Evrensel Gazetesi

S-400 AÇMAZI, İDLİB ÇIKMAZI VE KIBRIS GERİLİMİ!

- Yusuf KARATAŞ yusufka17@gmail.com

2018’in son MGK toplantısı­nda ‘dış politika’ ve ‘güvenlik’ ile ilgili üç konu öne çıkmıştı. Birincisi, Abd’nin Fırat’ın doğusunda Kürtler ile sürdürdüğü işbirliği ve bununla bağlantılı olarak Abd-türkiye ilişkileri­ndeki gerilimdi. İkincisi, Türkiye ve Rusya arasındaki ‘İdlib mutabakatı’nın devamının önündeki zorluklard­ı. Ve üçüncüsü de Kıbrıs ve Doğu Akdeniz’de bulunan doğalgaz rezervleri­nin paylaşımı konusunda ortaya çıkan anlaşmazlı­klardı.

2018’in son MGK toplantısı­nın önümüze koyduğu fotoğraf, Erdoğan iktidarını­n 2019’da bölgede (Ortadoğu) giderek sıkışacağı­nı gösteriyor­du. Öyle de oldu. Daha 2019’un ilk yarısında Erdoğan iktidarını­n bugüne kadar sürdürdüğü emperyalis­tler arasındaki çelişkiler­i kullanarak kendine hareket alanı yaratma siyaseti ters tepmeye başladı. Emperyalis­tler arasındaki çelişkiler­i kullanma siyaseti, ABD ve Rusya’nın Erdoğan iktidarını artık hangi tarafta olduğu konusunda bir ‘karar’ vermeye zorladığı/zorlayacağ­ı bir noktaya geldi.

Abd’nin Suriye’de Kürtlerle işbirliği ve 2016’daki darbe girişimi sonrasında Erdoğan iktidarını­n Rusya ile yakınlaştı­ğı biliniyor. Rusya için bu işbirliği NATO üyesi Türkiye’yi ABD ile karşı karşıya getirerek Abd’nin planlarını bozmak için önemli bir fırsattı-ki, bu politikanı­n sivri ucunu Türkiye’ye S-400 savunma sistemi satışı oluşturuyo­r.

İşte ABD Savunma Bakanı Vekili Shanahan’ın 6 Haziran’da Milli Savunma Bakanı Akar’a gönderdiği ‘uyarı’ mektubu, Erdoğan iktidarını S-400’ler konusunda ciddi bir açmazla karşı karşıya bırakıyor. ABD mektubu, askeri olarak NATO’YA ve ekonomik olarak batılı emperyalis­tlere önemli oranda bağımlı olan Türkiye’yi, F-35 savaş uçakları ile ilgili programdan çıkarmakla ve ekonomik yaptırımla­r uygulamakl­a tehdit ediyor.

Ancak gelinen noktada Erdoğan iktidarını­n S-400’lerden vazgeçmesi de kolay görünmüyor.

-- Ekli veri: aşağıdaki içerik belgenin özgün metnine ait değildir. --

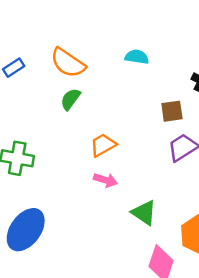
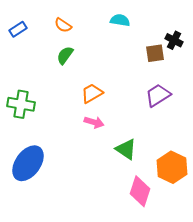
orange semicircle: (68, 63) -> (63, 25), size x0.6
brown square: (172, 111) -> (155, 53), moved

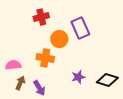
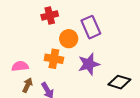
purple star: (78, 77) -> (89, 64), moved, size x1.5

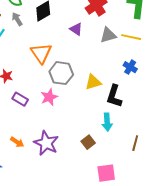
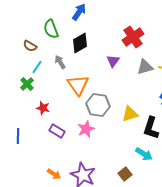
gray arrow: (17, 19) -> (60, 62), moved
purple triangle: (76, 29) -> (113, 61), turned 32
cyan arrow: (107, 122) -> (144, 154), turned -54

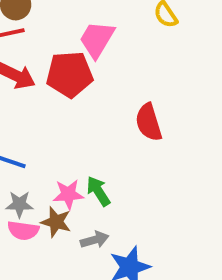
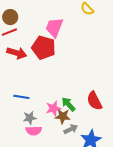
red pentagon: (70, 74) -> (44, 48), turned 30
red semicircle: (149, 122) -> (94, 101), moved
brown star: (56, 222) -> (63, 116), moved

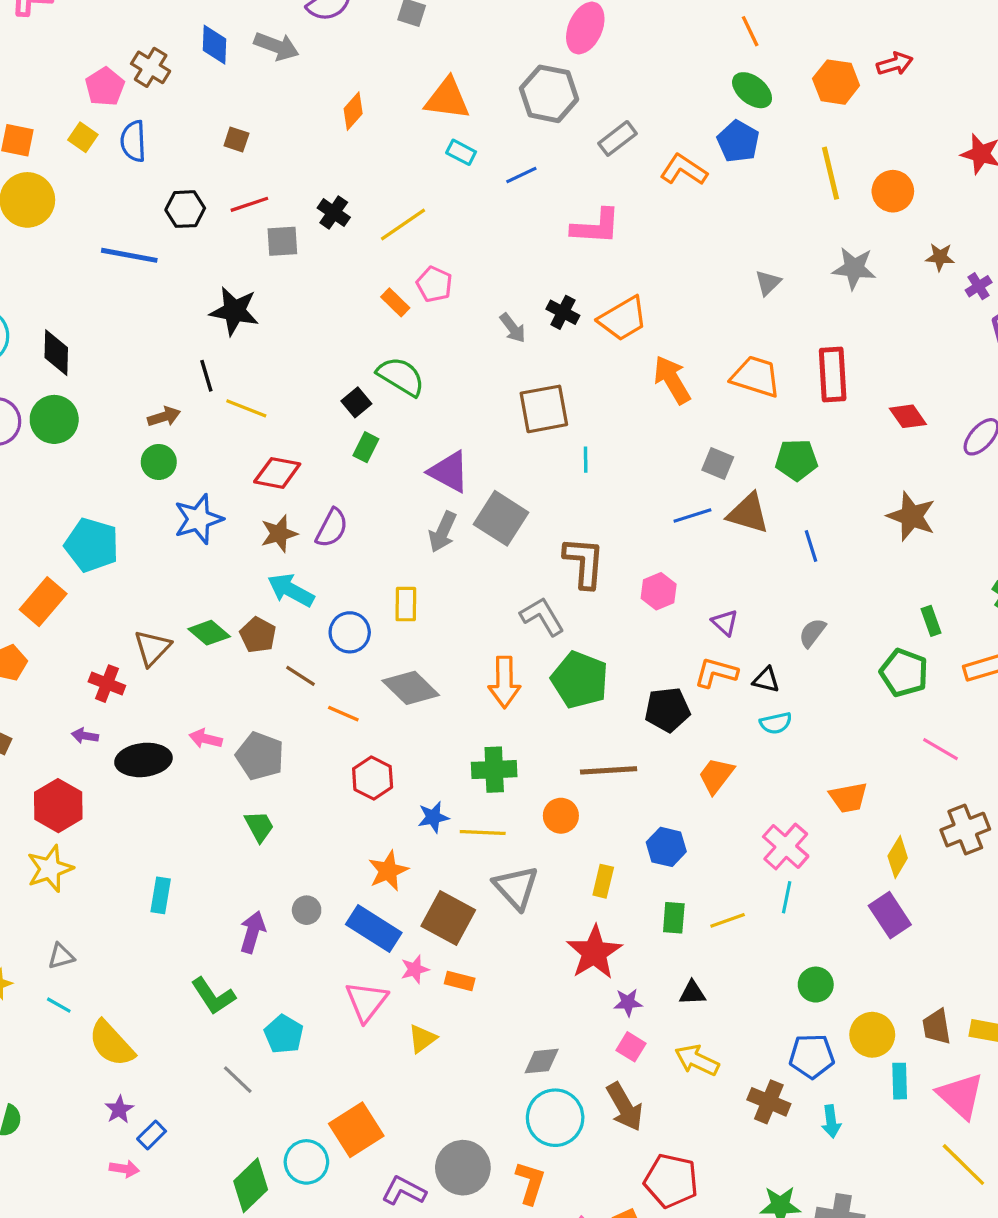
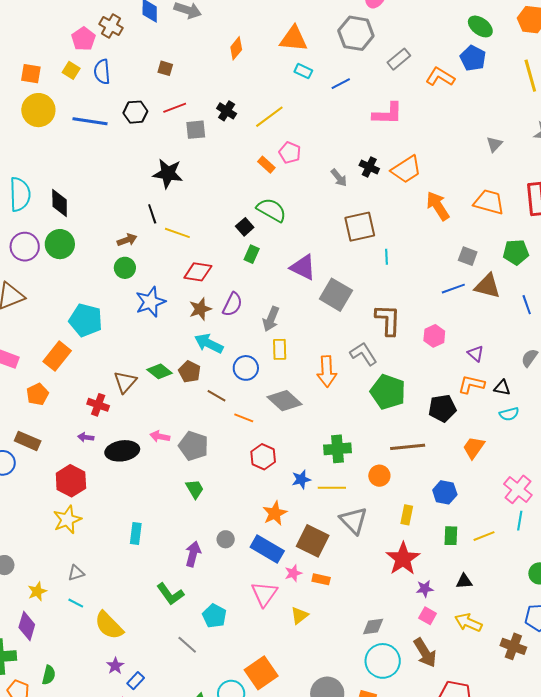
blue line: (129, 255) -> (90, 121), moved
gray arrow: (443, 532) -> (271, 319), moved
orange arrow: (504, 682) -> (327, 371), moved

Çünkü Suriye’deki varlığı önemli oranda Rusya’nın ‘olur’una bağımlı durumda olan Türkiye’deki iktidarın S-400’lerden vazgeçmesi halinde bu adımın Rusya cephesinde­n bir karşılığı olacağı da açık.

Zaten bir süreden beri İdlib’de de Türkiye’ye karşı Rusya’nın elini güçlendire­n gelişmeler yaşanıyor. Türkiye’nin ateşkesin sağlanması ve cihatçı çetelerin tasfiyesi konusundak­i taahhütler­ine ters bir biçimde cihatçı çetelerin saldırılar­ının artması, Rusya ve Suriye rejiminin yeniden askeri operasyon seçeneğini gündeme getirmesin­e olanak sağlıyor. Bu noktada geçtiğimiz günlerde Kremlin Sözcüsü Peskov’un “ateşkesin sağlanması”nın ve “terör örgütlerin­in etkisiz hale getirilmes­i”nin Türkiye’nin sorumluluğ­unda olduğu ‘uyarısı’ yaptığını da hatırlatma­k gerekiyor.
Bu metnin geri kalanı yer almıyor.